Full Report
China’s technological rise has been one of the United States’ biggest preoccupations for nearly a decade, across both Democratic and Republican administrations. In their new book, The Great Heist, David Shedd and Andrew Badger—former officials at the Defense Intelligence Agency—detail the years of espionage that enabled that rise. Through court documents, interviews, and even fictional scenarios,…
Analysis Summary
# Threat Actor: Chinese State-Sponsored Espionage
## Attribution & Identity
- **Actor Identification:** Chinese state-affiliated intelligence and espionage entities.
- **Aliases:** Not explicitly named in the text by security industry monikers (e.g., APT groups), but characterized as a coordinated national effort overseen by the Chinese government.
- **Known Associations:** Linked to the strategic rise of China's technological and military capabilities over the last decade.
## Activity Summary
The article references "The Great Heist," a detailed account by former DIA officials David Shedd and Andrew Badger regarding a multi-year espionage campaign.
- **Recent Operations:** Ongoing efforts to bypass U.S. export controls and acquire advanced semiconductor technology.
- **Historical Context:** Decades of intellectual property (IP) theft used to bridge technological gaps between China and the United States.
- **Cyber Posture:** Persistence in U.S. networks despite shifting political administrations and defense strategies.
## Tactics, Techniques & Procedures
- **Intellectual Property Theft:** Large-scale exfiltration of proprietary research and trade secrets.
- **Economic Espionage:** Utilizing court documents and interviews to identify vulnerabilities in U.S. corporate and defense sectors.
- **Hybrid Methods:** The use of traditional human intelligence (HUMINT) combined with advanced cyber hacking.
- **Legal/Semi-Legal Acquisition:** Exploiting policy shifts to purchase advanced semiconductor chips or bypass Commerce Department restrictions.
- **Fictional Scenario Planning:** Used by the actor to model and execute complex, multi-stage infiltration operations.
## Targeting
- **Sectors:**
- Defense and National Security
- Technology (specifically Advanced Semiconductors)
- Research and Development (Intellectual Property)
- **Geography:** Primarily targeting the United States.

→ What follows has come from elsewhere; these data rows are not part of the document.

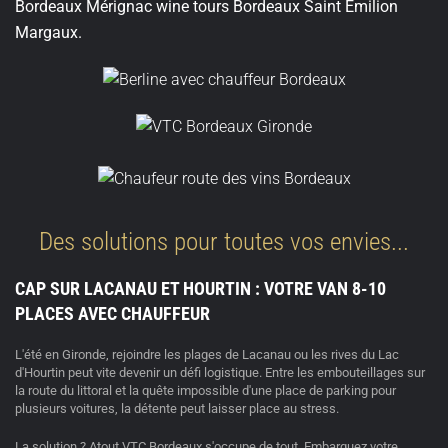
Bordeaux Mérignac wine tours Bordeaux Saint Emilion
Margaux.
Des solutions pour toutes vos envies...
CAP SUR LACANAU ET HOURTIN : VOTRE VAN 8-10
PLACES AVEC CHAUFFEUR
L'été en Gironde, rejoindre les plages de
Lacanau
ou les rives du
Lac
d'Hourtin
peut vite devenir un défi logistique. Entre les embouteillages sur
la route du littoral et la quête impossible d'une place de parking pour
plusieurs voitures, la détente peut laisser place au stress.
La solution ?
Atout VTC Bordeaux
s'occupe de tout. Embarquez votre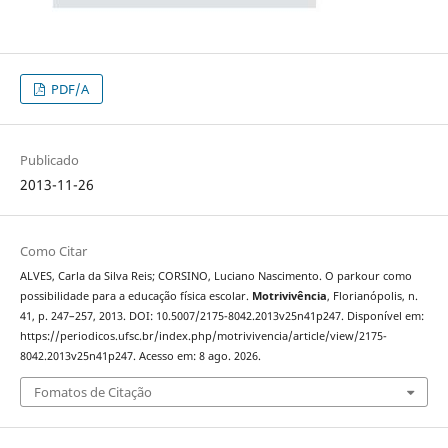
PDF/A
Publicado
2013-11-26
Como Citar
ALVES, Carla da Silva Reis; CORSINO, Luciano Nascimento. O parkour como
possibilidade para a educação física escolar.
Motrivivência
, Florianópolis, n.
41, p. 247–257, 2013. DOI: 10.5007/2175-8042.2013v25n41p247. Disponível em:
https://periodicos.ufsc.br/index.php/motrivivencia/article/view/2175-
8042.2013v25n41p247. Acesso em: 8 ago. 2026.
Fomatos de Citação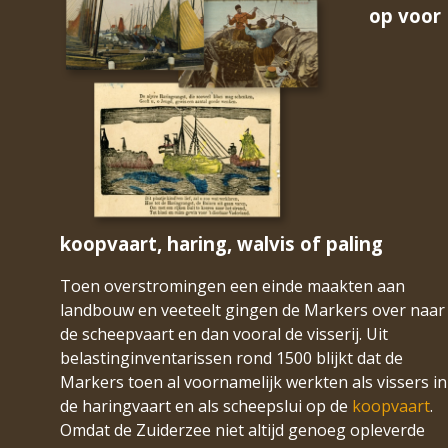
op voor
koopvaart, haring, walvis of paling
Toen overstromingen een einde maakten aan
landbouw en veeteelt gingen de Markers over naar
de scheepvaart en dan vooral de visserij. Uit
belastinginventarissen rond 1500 blijkt dat de
Markers toen al voornamelijk werkten als vissers in
de haringvaart en als scheepslui op de
koopvaart
.
Omdat de Zuiderzee niet altijd genoeg opleverde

- **Victims:** U.S. government agencies, defense contractors, and advanced technology firms.
## Tools & Infrastructure
- **Malware Families:** Not specified in this high-level summary.

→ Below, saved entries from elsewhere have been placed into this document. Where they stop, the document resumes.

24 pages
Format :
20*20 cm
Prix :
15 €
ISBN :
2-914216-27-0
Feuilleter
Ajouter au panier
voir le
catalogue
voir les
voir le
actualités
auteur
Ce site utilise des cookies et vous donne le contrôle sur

- **Infrastructure:** The article notes the erosion of the U.S. cyber posture, implying the actor utilizes persistent access points within U.S. critical infrastructure and governmental networks.
## Implications
- **Strategic Threat:** The scale of theft is described as having "eroded U.S. power," allowing China to achieve a technological rise that would have otherwise taken decades longer.
- **Threat Assessment:** The article suggests a high threat level, warning that current U.S. policy (as of the article's 2026 perspective) may be underestimating the actor's intent and capability by downplaying the "China threat" in national defense strategy.

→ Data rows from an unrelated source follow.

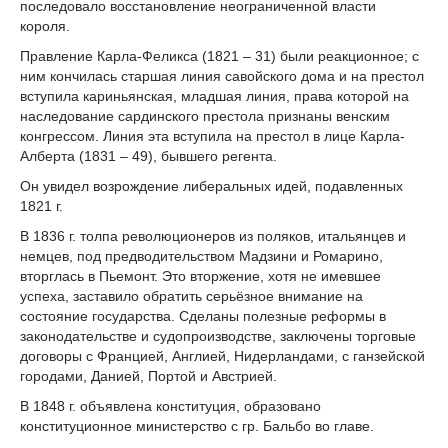
последовало восстановление неограниченной власти
короля.
Правление Карла-Феликса (1821 – 31) были реакционное; с
ним кончилась старшая линия савойского дома и на престол
вступила кариньянская, младшая линия, права которой на
наследование сардинского престола признаны венским
конгрессом. Линия эта вступила на престол в лице Карла-
Алберта (1831 – 49), бывшего регента.
Он увидел возрождение либеральных идей, подавленных
1821 г.
В 1836 г. толпа революционеров из поляков, итальянцев и
немцев, под предводительством Мадзини и Ромарино,
вторглась в Пьемонт. Это вторжение, хотя не имевшее
успеха, заставило обратить серьёзное внимание на
состояние государства. Сделаны полезные реформы в
законодательстве и судопроизводстве, заключены торговые
договоры с Францией, Англией, Нидерландами, с ганзейской
городами, Данией, Портой и Австрией.
В 1848 г. объявлена конституция, образовано
конституционное министерство с гр. Бальбо во главе.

- **Competitive Parity:** The actor’s success is leading to a closing gap in military and economic capabilities between the two nations.
## Mitigations
- **Policy Reinforcement:** Strengthening the Commerce Department’s ability to block technology transfers.
- **Defense-In-Depth:** Re-establishing and strengthening the U.S. cyber posture specifically against Chinese hacking groups.
- **Export Controls:** Maintaining rigid restrictions on the sale of advanced semiconductor chips to prevent military dual-use.
- **Counter-Espionage:** Utilizing insights from former intelligence officials (like those from the DIA) to identify and close gaps exploited during "The Great Heist."